* _EXERCISE_
Return the data given below exactly as it appears.

* _INPUT_
• • • • • • •
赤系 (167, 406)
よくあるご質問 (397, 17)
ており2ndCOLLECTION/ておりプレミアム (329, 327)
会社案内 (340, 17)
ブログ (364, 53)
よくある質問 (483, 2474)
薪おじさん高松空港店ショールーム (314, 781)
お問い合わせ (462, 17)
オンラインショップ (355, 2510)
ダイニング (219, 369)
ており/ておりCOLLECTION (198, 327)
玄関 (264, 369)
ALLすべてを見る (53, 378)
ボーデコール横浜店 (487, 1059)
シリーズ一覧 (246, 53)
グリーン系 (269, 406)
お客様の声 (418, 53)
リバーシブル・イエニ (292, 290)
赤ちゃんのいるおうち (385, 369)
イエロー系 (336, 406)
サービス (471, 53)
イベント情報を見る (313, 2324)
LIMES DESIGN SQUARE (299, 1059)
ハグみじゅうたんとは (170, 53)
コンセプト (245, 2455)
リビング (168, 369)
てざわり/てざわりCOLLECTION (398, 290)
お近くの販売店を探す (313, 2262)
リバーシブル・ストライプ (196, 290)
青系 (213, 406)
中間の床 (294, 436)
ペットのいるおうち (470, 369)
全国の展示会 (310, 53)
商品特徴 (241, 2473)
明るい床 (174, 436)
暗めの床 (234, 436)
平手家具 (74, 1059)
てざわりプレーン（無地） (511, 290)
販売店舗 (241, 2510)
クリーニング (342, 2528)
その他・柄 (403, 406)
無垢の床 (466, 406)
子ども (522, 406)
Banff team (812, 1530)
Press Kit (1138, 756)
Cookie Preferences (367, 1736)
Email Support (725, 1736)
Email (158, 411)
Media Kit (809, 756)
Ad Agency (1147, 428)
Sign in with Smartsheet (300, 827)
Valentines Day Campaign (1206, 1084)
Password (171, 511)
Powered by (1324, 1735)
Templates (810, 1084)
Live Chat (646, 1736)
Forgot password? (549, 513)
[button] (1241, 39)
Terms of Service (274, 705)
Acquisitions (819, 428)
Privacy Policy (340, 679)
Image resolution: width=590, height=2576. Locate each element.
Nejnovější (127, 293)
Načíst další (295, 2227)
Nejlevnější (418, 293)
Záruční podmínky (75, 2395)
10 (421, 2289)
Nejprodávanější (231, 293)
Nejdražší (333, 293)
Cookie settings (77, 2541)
• • • • • • •
* _TASK SOLUTION_
赤系 (167, 406)
よくあるご質問 (397, 17)
ており2ndCOLLECTION/ておりプレミアム (329, 327)
会社案内 (340, 17)
ブログ (364, 53)
よくある質問 (483, 2474)
薪おじさん高松空港店ショールーム (314, 781)
お問い合わせ (462, 17)
オンラインショップ (355, 2510)
ダイニング (219, 369)
ており/ておりCOLLECTION (198, 327)
玄関 (264, 369)
ALLすべてを見る (53, 378)
ボーデコール横浜店 (487, 1059)
シリーズ一覧 (246, 53)
グリーン系 (269, 406)
お客様の声 (418, 53)
リバーシブル・イエニ (292, 290)
赤ちゃんのいるおうち (385, 369)
イエロー系 (336, 406)
サービス (471, 53)
イベント情報を見る (313, 2324)
LIMES DESIGN SQUARE (299, 1059)
ハグみじゅうたんとは (170, 53)
コンセプト (245, 2455)
リビング (168, 369)
てざわり/てざわりCOLLECTION (398, 290)
お近くの販売店を探す (313, 2262)
リバーシブル・ストライプ (196, 290)
青系 (213, 406)
中間の床 (294, 436)
ペットのいるおうち (470, 369)
全国の展示会 (310, 53)
商品特徴 (241, 2473)
明るい床 (174, 436)
暗めの床 (234, 436)
平手家具 (74, 1059)
てざわりプレーン（無地） (511, 290)
販売店舗 (241, 2510)
クリーニング (342, 2528)
その他・柄 (403, 406)
無垢の床 (466, 406)
子ども (522, 406)
Banff team (812, 1530)
Press Kit (1138, 756)
Cookie Preferences (367, 1736)
Email Support (725, 1736)
Email (158, 411)
Media Kit (809, 756)
Ad Agency (1147, 428)
Sign in with Smartsheet (300, 827)
Valentines Day Campaign (1206, 1084)
Password (171, 511)
Powered by (1324, 1735)
Templates (810, 1084)
Live Chat (646, 1736)
Forgot password? (549, 513)
[button] (1241, 39)
Terms of Service (274, 705)
Acquisitions (819, 428)
Privacy Policy (340, 679)
Image resolution: width=590, height=2576. Locate each element.
Nejnovější (127, 293)
Načíst další (295, 2227)
Nejlevnější (418, 293)
Záruční podmínky (75, 2395)
10 (421, 2289)
Nejprodávanější (231, 293)
Nejdražší (333, 293)
Cookie settings (77, 2541)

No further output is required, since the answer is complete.